Par courrier du 3 décembre 2019, M. [N] a été mis à pied à titre conservatoire et convoqué à un entretien préalable à une mesure disciplinaire pouvant aller jusqu'au licenciement pour faute grave fixé le 12 décembre 2019.
Par courrier du 18 décembre 2019, l'employeur a notifié à M. [N] son licenciement pour faute grave.
Contestant le bien-fondé de son licenciement, M. [N] a saisi le conseil de prud'hommes de Paris afin que la société Le Bistro de la Gare soit condamnée à lui verser diverses sommes de nature salariale et indemnitaire.
Par jugement du 1er juillet 2020, le conseil de prud'hommes a débouté M. [N] de l'ensemble de ses demandes, l'a condamné aux dépens et a débouté la société Le Bistro de la Gare de sa demande.
Le 11 septembre 2020, M. [N] a interjeté appel du jugement.
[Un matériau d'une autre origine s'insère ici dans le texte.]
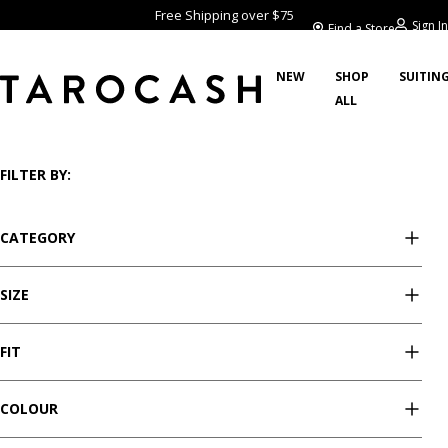
Free Shipping over $75
Sign In
Find a Store
NEW
SHOP
SUITIN
ALL
/
/
/
/
Home
Clothing
Pants
Stretch Pants
Showing 47 styles
FILTER BY:
CATEGORY
SIZE
FIT
COLOUR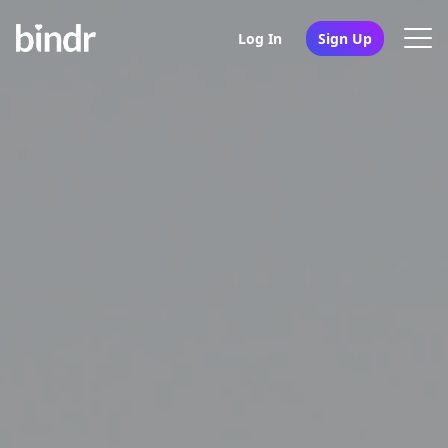
Log In
Sign Up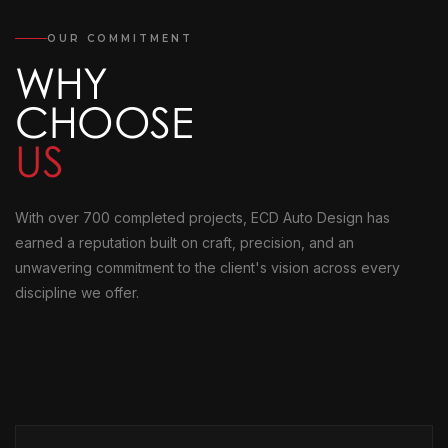
OUR COMMITMENT
WHY
CHOOSE
US
With over 700 completed projects, ECD Auto Design has
earned a reputation built on craft, precision, and an
unwavering commitment to the client's vision across every
discipline we offer.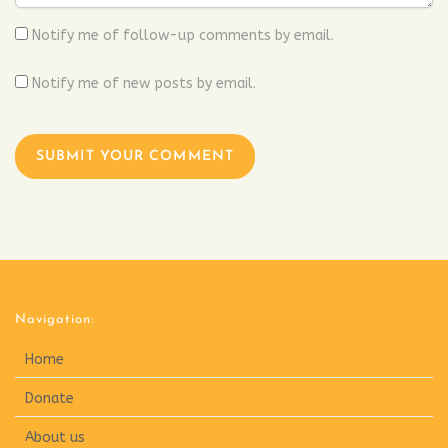
Notify me of follow-up comments by email.
Notify me of new posts by email.
Navigation:
Home
Donate
About us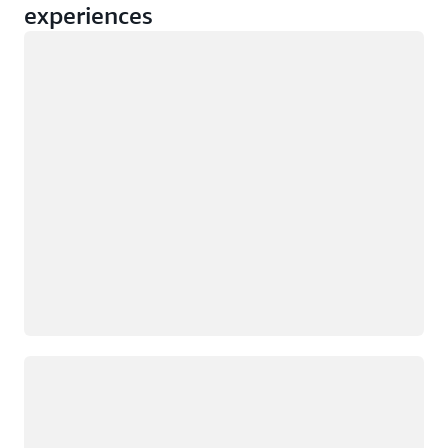
experiences
Loading
Loading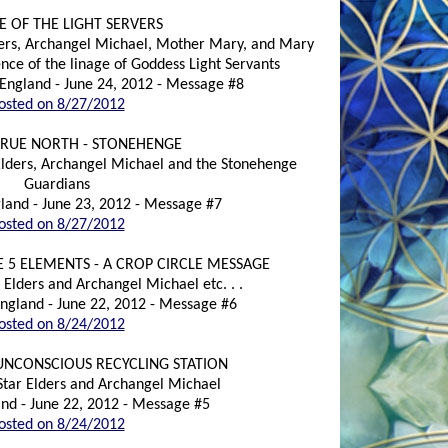
E OF THE LIGHT SERVERS
lders, Archangel Michael, Mother Mary, and Mary
ce of the linage of Goddess Light Servants
England - June 24, 2012 - Message #8
osted on 8/27/2012
TRUE NORTH - STONEHENGE
 Elders, Archangel Michael and the Stonehenge
Guardians
land - June 23, 2012 - Message #7
osted on 8/27/2012
 5 ELEMENTS - A CROP CIRCLE MESSAGE
 Elders and Archangel Michael etc. . .
 England - June 22, 2012 - Message #6
osted on 8/24/2012
UNCONSCIOUS RECYCLING STATION
 Star Elders and Archangel Michael
nd - June 22, 2012 - Message #5
osted on 8/24/2012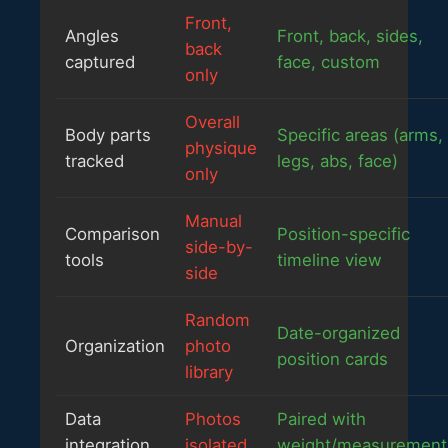
Front,
Angles
Front, back, sides,
back
captured
face, custom
only
Overall
Body parts
Specific areas (arms,
physique
tracked
legs, abs, face)
only
Manual
Comparison
Position-specific
side-by-
tools
timeline view
side
Random
Date-organized
Organization
photo
position cards
library
Data
Photos
Paired with
integration
isolated
weight/measurement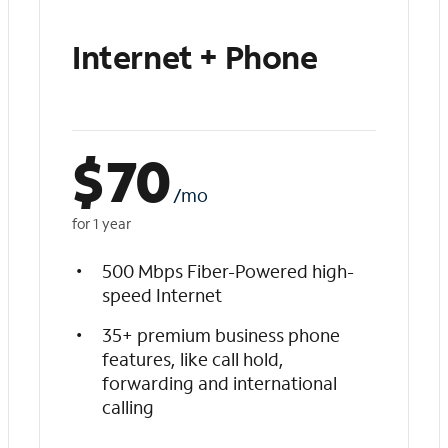
Internet + Phone
$
70
/mo
for 1 year
500 Mbps Fiber-Powered high-
speed Internet
35+ premium business phone
features, like call hold,
forwarding and international
calling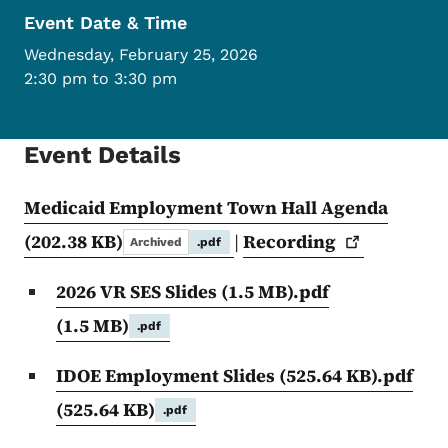
Event Date & Time
Wednesday, February 25, 2026
2:30 pm to 3:30 pm
Event Details
Medicaid Employment Town Hall Agenda
(202.38 KB)
|
Recording
Archived
.pdf
2026 VR SES Slides (1.5 MB).pdf
(1.5 MB)
.pdf
IDOE Employment Slides (525.64 KB).pdf
(525.64 KB)
.pdf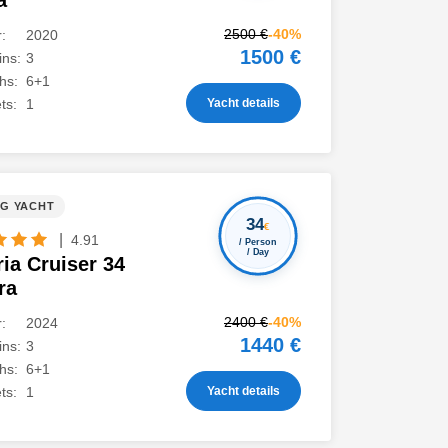
a
2500 €
-40%
:
2020
1500 €
ns:
3
hs:
6+1
Yacht details
ts:
1
NG YACHT
34
€
|
4.91
/ Person
/ Day
ia Cruiser 34
ra
2400 €
-40%
:
2024
1440 €
ns:
3
hs:
6+1
Yacht details
ts:
1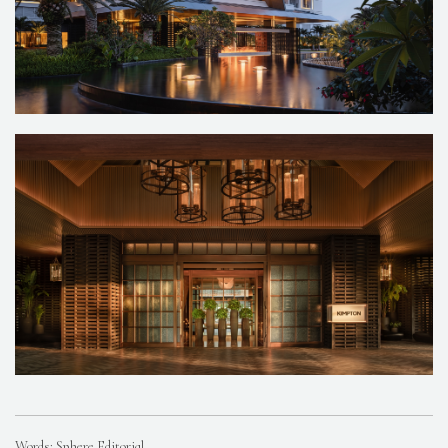
Words: Sphere Editorial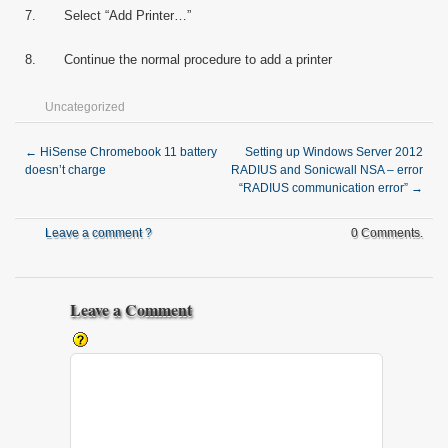
7. Select “Add Printer…”
8. Continue the normal procedure to add a printer
Uncategorized
←
HiSense Chromebook 11 battery
Setting up Windows Server 2012
doesn’t charge
RADIUS and Sonicwall NSA – error
“RADIUS communication error”
→
Leave a comment ?
0 Comments.
Leave a Comment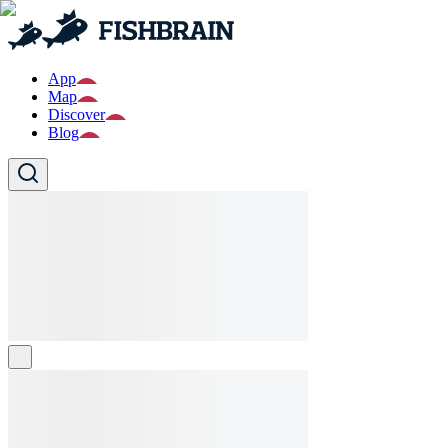
App
Map
Discover
Blog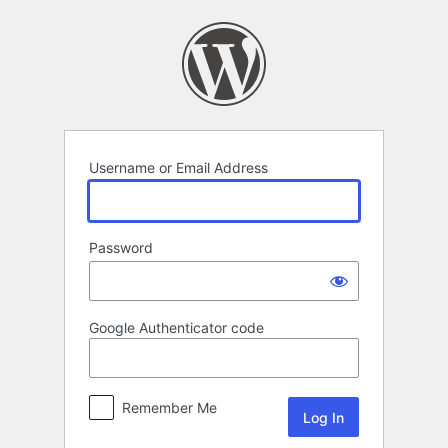
Log
In
Username or Email Address
Password
Google Authenticator code
Remember Me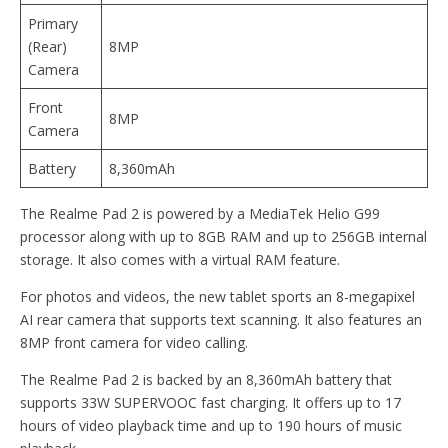
Primary
(Rear)
8MP
Camera
Front
8MP
Camera
Battery
8,360mAh
The Realme Pad 2 is powered by a MediaTek Helio G99
processor along with up to 8GB RAM and up to 256GB internal
storage. It also comes with a virtual RAM feature.
For photos and videos, the new tablet sports an 8-megapixel
AI rear camera that supports text scanning. It also features an
8MP front camera for video calling.
The Realme Pad 2 is backed by an 8,360mAh battery that
supports 33W SUPERVOOC fast charging. It offers up to 17
hours of video playback time and up to 190 hours of music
Selon ses conclusions transmises par la voie électronique le 29 mars 2021, M. [N] demande à la cour de :
Infirmer le jugement en ce qu'il l'a débouté de l'ensemble de ses demandes,
Statuant à nouveau,
Dire que son licenciement est dépourvu de cause réelle et sérieuse,
Annuler la mesure de mise à pied conservatoire prise à son encontre du 3 au 18/12/2019,
En conséquence :
Condamner la société Le Bistro de la Gare à lui payer les sommes suivantes :
- 9.595,44 euros à titre d'indemnité pour licenciement sans cause réelle et sérieuse,
- 2.998,58 euros à titre d'indemnité légale de licenciement,
- 4.797,72 euros à titre d'indemnité compensatrice de préavis, outre 479,77 euros au titre des congés payés afférents,
- 1.238,12 euros à titre de rappel de salaire du 03/12/2019 au 18/12/2019, correspondant à la période de la mise à pied conservatoire annulée, outre la somme de 123,81 euros au titre des congés payés afférents,
- 5.000 euros en application de l'article 700 du code de procédure civile,
Prononcer les condamnations avec intérêts au taux légal à compter de la date de la saisine de la juridiction de première instance et d'ordonner la capitalisation des intérêts,
Débouter la société Le Bistro de la Gare de l'intégralité de ses demandes.
Selon ses conclusions transmises par la voie électronique le 13 avril 2021, la société Le Bistro de la Gare demande à la cour de :
Confirmer le jugement en ce qu'il a débouté M. [N] de l'ensemble de ses demandes,
En conséquence,
Dire et juger que le licenciement pour faute grave de M. [N] est légitime,
Débouter M. [N] de l'ensemble de ses demandes,
Condamner M. [N] à verser à la société Le Bistro de la Gare la somme de 3.000 euros sur le fondement de l'article 700 du code de procédure civile,
Condamner M. [N] aux entiers dépens de l'instance.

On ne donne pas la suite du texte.